Windows security update causes 'blue screen of death' for some
Windows XP users say one patch in particular causes problems, and that there's a fix but it requires an install CD. However, CDs aren't shipped with all computers and aren't available for Netbook users at all.
Elinor MillsFormer Staff Writer
Elinor Mills covers Internet security and privacy. She joined CNET News in 2005 after working as a foreign correspondent for Reuters in Portugal and writing for The Industry Standard, the IDG News Service and the Associated Press.
Some Windows users reported on Thursday that they were getting the "blue screen of death" on their computers when they installed Microsoft's latest security updates released two days earlier.
Most of the people complaining on a Windows forum said they had the problem on Windows XP, but one person also reported problems on Windows 7.
Users posted a fix on the site that they said seemed to work, but that didn't necessarily quell the anger.
"Where at Microsoft do I send my invoice for hours spent fixing this BS?" one person wrote on Thursday.
The problem appears to be with one specific update, which addresses a vulnerability in the 32-bit Windows kernel that could allow elevation of privilege that was disclosed last month.

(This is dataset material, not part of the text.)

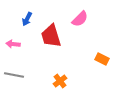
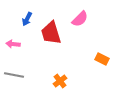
red trapezoid: moved 3 px up
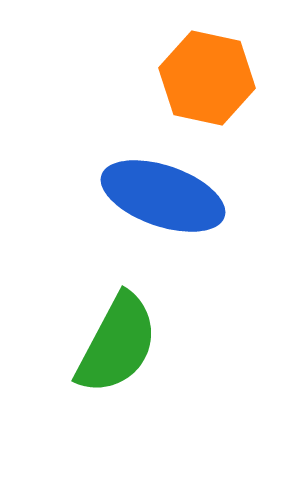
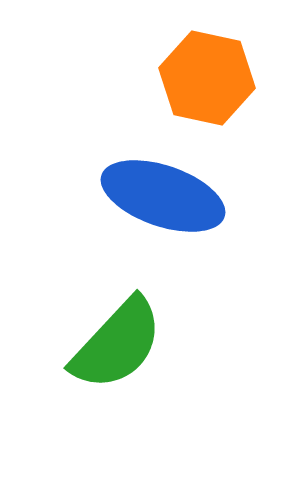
green semicircle: rotated 15 degrees clockwise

The fix requires users to have an install CD, but not all computer manufacturers ship systems with a disc for re-installing the operating system, according to the Krebs on Security blog, which first reported the problems on Wednesday.

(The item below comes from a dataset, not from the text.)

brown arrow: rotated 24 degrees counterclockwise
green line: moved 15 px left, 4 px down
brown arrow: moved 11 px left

In addition, Netbooks do not have CD-ROM drives, making the problem even more difficult for them to fix, security blogger Brian Krebs wrote.
Several people reported on the Windows forum site that Microsoft told them the company would not be providing a fix for Netbooks and that Netbook users would have to get support from the equipment manufacturer.

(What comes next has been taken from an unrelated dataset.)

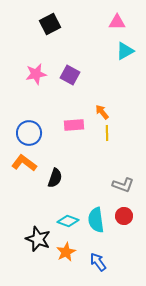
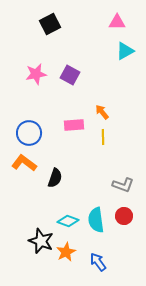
yellow line: moved 4 px left, 4 px down
black star: moved 3 px right, 2 px down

Microsoft is investigating the reports to determine the cause of the problems, according to a statement from Jerry Bryant, senior security communications manager lead at Microsoft.
Update 5:05 p.m. PSTMicrosoft published a blog post later on Thursday with this additional information:
"Our initial analysis suggests that the issue occurs after installing MS10-015 (KB977165). However, we have not confirmed that the issue is specific to MS10-015 or if it is an interoperability problem with another component or third-party software. Our teams are working to resolve this as quickly as possible. We also stopped offering this update through Windows Update as soon as we discovered the restart issues. However, those using enterprise deployment systems such as SMS or WSUS will still see and be able to deploy these packages.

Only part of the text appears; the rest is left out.